Connecting Q to TCF for MEMS and piezoelectric resonators

TL;DR

This paper presents a phenomenological model linking the quality factor and temperature coefficient of frequency in MEMS resonators, revealing that nonlinear effects influencing TCF also limit Q, with practical applications to piezoelectric resonators.

Contribution

It introduces a new model connecting Q and TCF through anharmonic oscillator theory, extending to piezoelectric MEMS and providing a formula for estimating resonator losses.

Findings

The same nonlinear terms affect both Q and TCF.

A concise formula estimates resonator loss related to Woodruff's damping.

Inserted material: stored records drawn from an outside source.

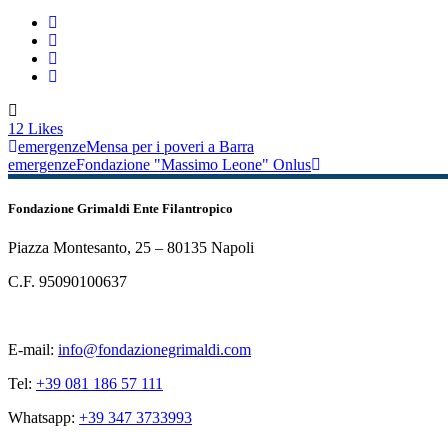
12
Likes
emergenze
Mensa per i poveri a Barra
emergenze
Fondazione "Massimo Leone" Onlus
Fondazione Grimaldi Ente Filantropico
Piazza Montesanto, 25 – 80135 Napoli
C.F. 95090100637
E-mail:
info@fondazionegrimaldi.com
Tel:
+39 081 186 57 111
Whatsapp:
+39 347 3733993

Model successfully applied to published data on AlN-on-diamond resonators.

Abstract

Two critical characteristics for any MEMS resonator are the quality factor ($Q$) and the temperature coefficient of frequency ($TCF$). The connection between $Q$ and $TCF$ is demonstrated here with a phenomenological anharmonic oscillator model. Specifically, it is shown that the same nonlinear terms responsible for the $TCF$ set an upper limit on the resonator's $Q$. A concise formula is found to estimate this loss and is shown to be closely related to Woodruff's formula for Akhiezer damping. The use of this formula is illustrated by extending the model to an important class of MEMS; piezoelectric resonators. Finally, the model is applied to published data for an AlN-on-diamond piezoelectric resonator. The focus here is on MEMS resonators, but the method should apply broadly to any resonance with non-zero $TCF$.